-------- RECORDS --------

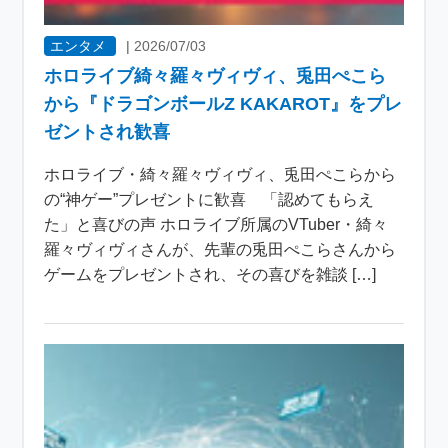
エンタメ
|
2026/07/03
ホロライブ綺々羅々ヴィヴィ、兎田ぺこら
から『ドラゴンボールZ KAKAROT』をプレ
ゼントされ歓喜
ホロライブ・綺々羅々ヴィヴィ、兎田ぺこらから
の“神ゲー”プレゼントに歓喜 「認めてもらえ
た」と喜びの声 ホロライブ所属のVTuber・綺々
羅々ヴィヴィさんが、先輩の兎田ぺこらさんから
ゲームをプレゼントされ、その喜びを雑談 […]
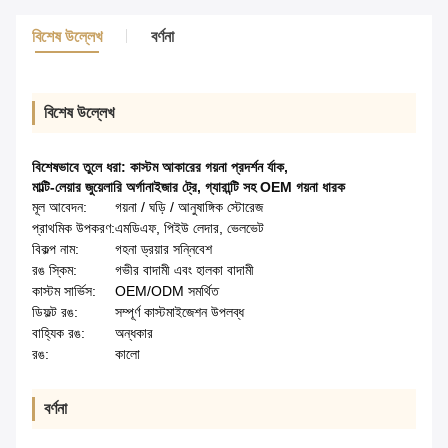
বিশেষ উল্লেখ
বর্ণনা
বিশেষ উল্লেখ
বিশেষভাবে তুলে ধরা:
কাস্টম আকারের গয়না প্রদর্শন র্যাক
,
মাল্টি-লেয়ার জুয়েলারি অর্গানাইজার ট্রে
,
গ্যারান্টি সহ OEM গয়না ধারক
মূল আবেদন:
গয়না / ঘড়ি / আনুষাঙ্গিক স্টোরেজ
প্রাথমিক উপকরণ:
এমডিএফ, পিইউ লেদার, ভেলভেট
বিকল্প নাম:
গহনা ড্রয়ার সন্নিবেশ
রঙ স্কিম:
গভীর বাদামী এবং হালকা বাদামী
কাস্টম সার্ভিস:
OEM/ODM সমর্থিত
ডিফল্ট রঙ:
সম্পূর্ণ কাস্টমাইজেশন উপলব্ধ
বাহ্যিক রঙ:
অন্ধকার
রঙ:
কালো
বর্ণনা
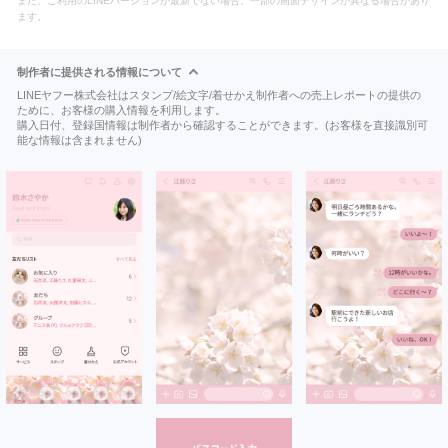
また、ご利用のLINEバージョンが最新でない場合、一部の画面デザインが異なる場合があり
ます。
制作者に提供される情報について
LINEヤフー株式会社はスタンプ/絵文字/着せかえ制作者への売上レポートの提供の
ために、お客様の購入情報を利用します。
購入日付、登録国情報は制作者から確認することができます。(お客様を直接識別可
能な情報は含まれません)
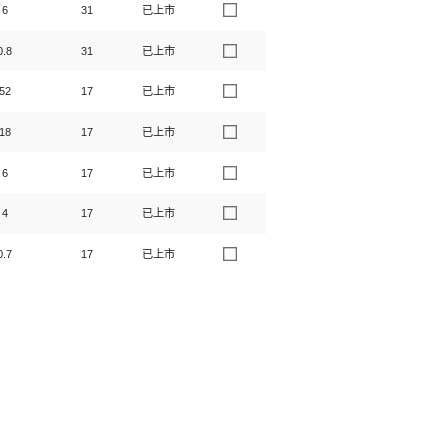
6
31
已上市
0.8
31
已上市
52
17
已上市
18
17
已上市
6
17
已上市
4
17
已上市
0.7
17
已上市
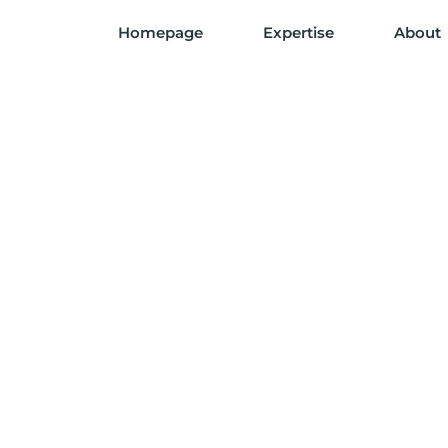
Homepage
Expertise
About
ONTACT
US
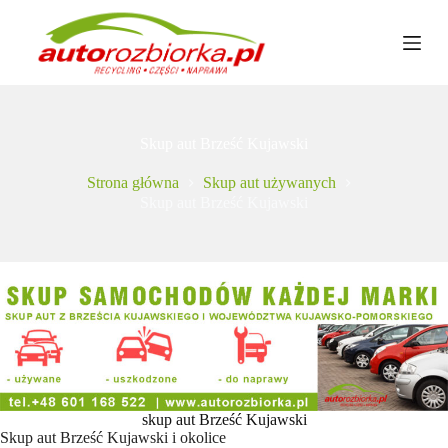
P
r
z
e
j
d
ź
Skup aut Brześć Kujawski
d
o
t
Strona główna
Skup aut używanych
r
Skup aut Brześć Kujawski
e
ś
c
i
skup aut Brześć Kujawski
Skup aut Brześć Kujawski i okolice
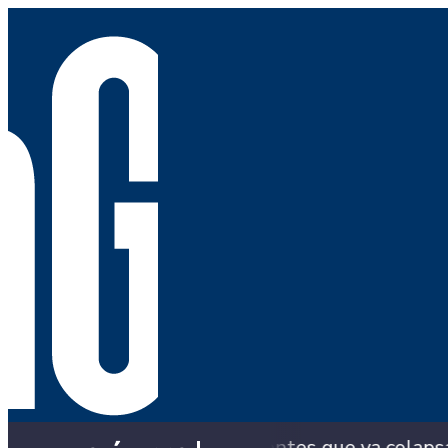
con los puentes que ya colapsaron y siguen con s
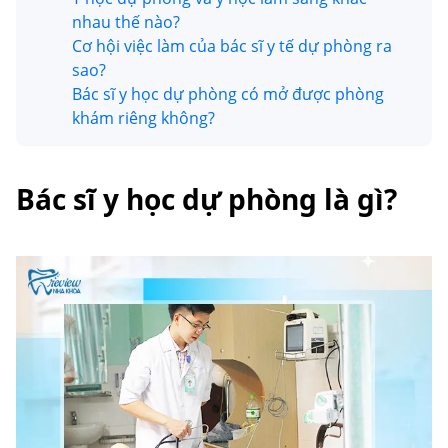
nhau thế nào?
Cơ hội việc làm của bác sĩ y tế dự phòng ra
sao?
Bác sĩ y học dự phòng có mở được phòng
khám riêng không?
Bác sĩ y học dự phòng là gì?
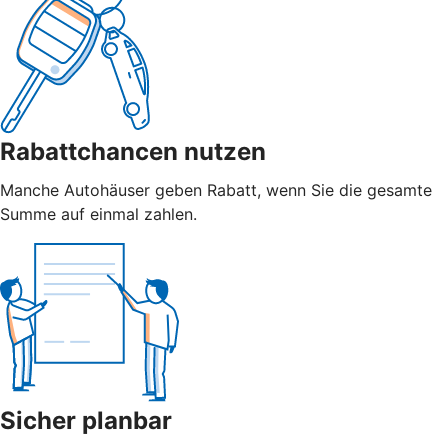
Rabattchancen nutzen
Manche Autohäuser geben Rabatt, wenn Sie die gesamte
Summe auf einmal zahlen.
Sicher planbar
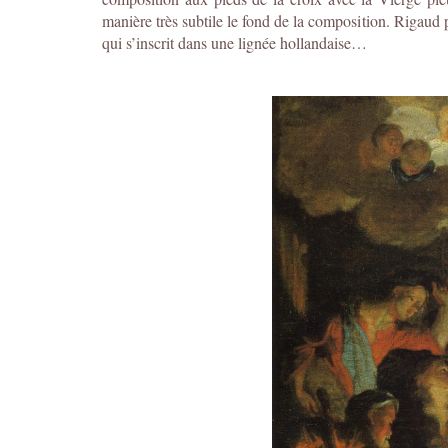
manière très subtile le fond de la composition. Rigaud 
qui s’inscrit dans une lignée hollandaise…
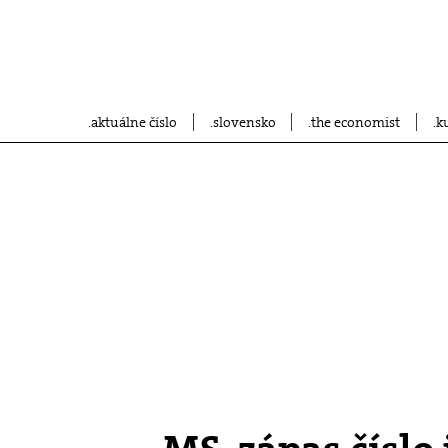
aktuálne číslo
slovensko
the economist
k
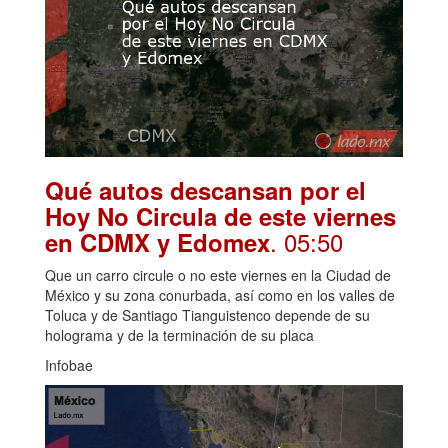
Qué autos descansan por el
Hoy No Circula de este viernes
. 05:50
en CDMX y Edomex
Que un carro circule o no este viernes en la Ciudad de
México y su zona conurbada, así como en los valles de
Toluca y de Santiago Tianguistenco depende de su
holograma y de la terminación de su placa
Infobae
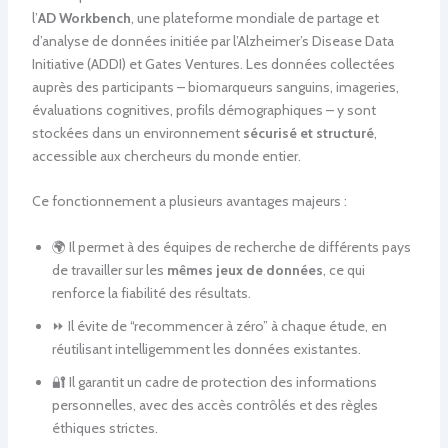
l’
AD Workbench
, une plateforme mondiale de partage et
d’analyse de données initiée par l’Alzheimer’s Disease Data
Initiative (ADDI) et Gates Ventures. Les données collectées
auprès des participants – biomarqueurs sanguins, imageries,
évaluations cognitives, profils démographiques – y sont
stockées dans un environnement
sécurisé et structuré
,
accessible aux chercheurs du monde entier.
Ce fonctionnement a plusieurs avantages majeurs :
🌍 Il permet à des équipes de recherche de différents pays
de travailler sur les
mêmes jeux de données
, ce qui
renforce la fiabilité des résultats.
⏩ Il évite de “recommencer à zéro” à chaque étude, en
réutilisant intelligemment les données existantes.
🔐 Il garantit un cadre de protection des informations
personnelles, avec des accès contrôlés et des règles
éthiques strictes.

--------

### [THE TASK]
Filter on the word "phòng": copy each matching line from the entries above.

### [ANSWER FOR THIS EXERCISE]
Cơ hội việc làm của bác sĩ y tế dự phòng ra
Bác sĩ y học dự phòng có mở được phòng
Bác sĩ y học dự phòng là gì?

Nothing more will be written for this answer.